*AIM OF THE TASK*. Lines from the one with "18:20 16.08.2022" through the end of the records, and no others, are what the answer should contain, copied exactly; please keep pictures out.

........

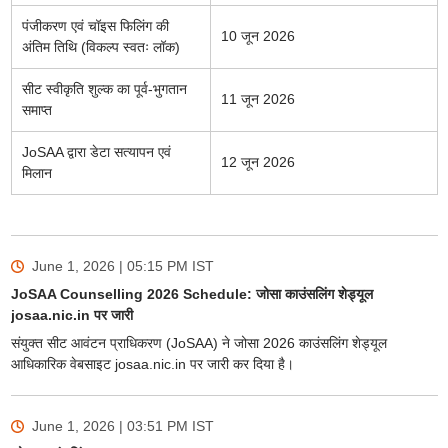
पंजीकरण एवं चॉइस फिलिंग की
10 जून 2026
अंतिम तिथि (विकल्प स्वतः लॉक)
सीट स्वीकृति शुल्क का पूर्व-भुगतान
11 जून 2026
समाप्त
JoSAA द्वारा डेटा सत्यापन एवं
12 जून 2026
मिलान
June 1, 2026 | 05:15 PM
IST
JoSAA Counselling 2026 Schedule: जोसा काउंसलिंग शेड्यूल
josaa.nic.in पर जारी
संयुक्त सीट आवंटन प्राधिकरण (JoSAA) ने जोसा 2026 काउंसलिंग शेड्यूल
आधिकारिक वेबसाइट josaa.nic.in पर जारी कर दिया है।
June 1, 2026 | 03:51 PM
IST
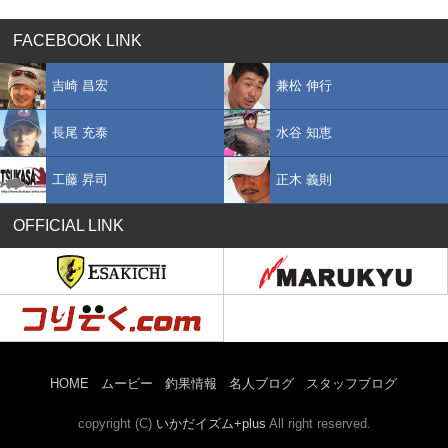
FACEBOOK LINK
吉崎 昌宏
兼松 伸行
長尾 充泰
水谷 知恵
工藤 昇司
正木 義則
OFFICIAL LINK
HOME
ムービー
釣果情報
名人ブログ
スタッフブログ
copyright (C)
いかだイズム+plus
All right reserved.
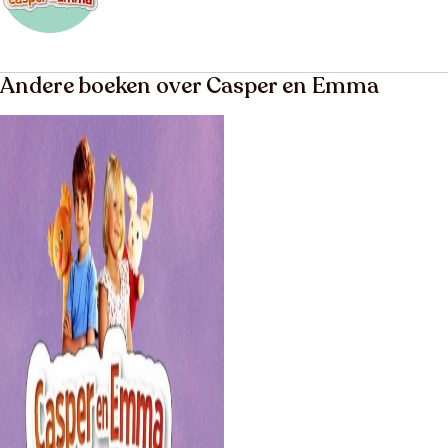
Andere boeken over Casper en Emma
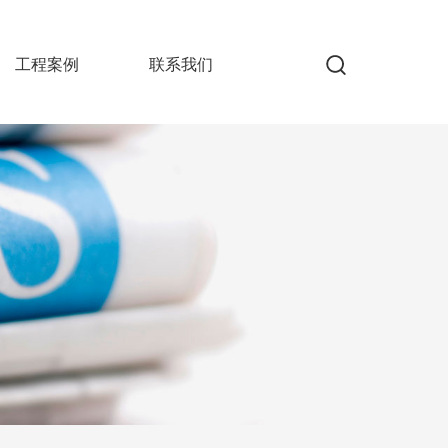
工程案例
联系我们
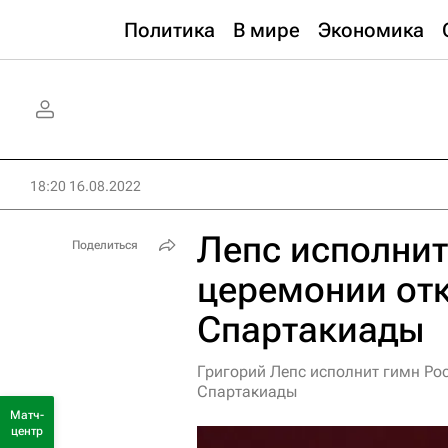
Политика
В мире
Экономика
18:20 16.08.2022
Лепс исполнит
Поделиться
церемонии от
Спартакиады
Григорий Лепс исполнит гимн Ро
Спартакиады
Матч-
центр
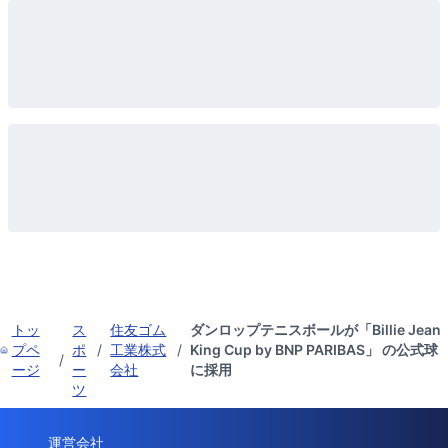
トッ
ス
住友ゴム
ダンロップテニスボールが「Billie Jean
プペ
ポ
/
工業株式
/
King Cup by BNP PARIBAS」 の公式球
/
ージ
ー
会社
に採用
ツ
運営会社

........

*OUTPUT FOR THIS TASK*.
18:20 16.08.2022
Лепс исполнит
Поделиться
церемонии от
Спартакиады
Григорий Лепс исполнит гимн Ро
Спартакиады
Матч-
центр
トッ
ス
住友ゴム
ダンロップテニスボールが「Billie Jean
プペ
ポ
/
工業株式
/
King Cup by BNP PARIBAS」 の公式球
/
ージ
ー
会社
に採用
ツ
運営会社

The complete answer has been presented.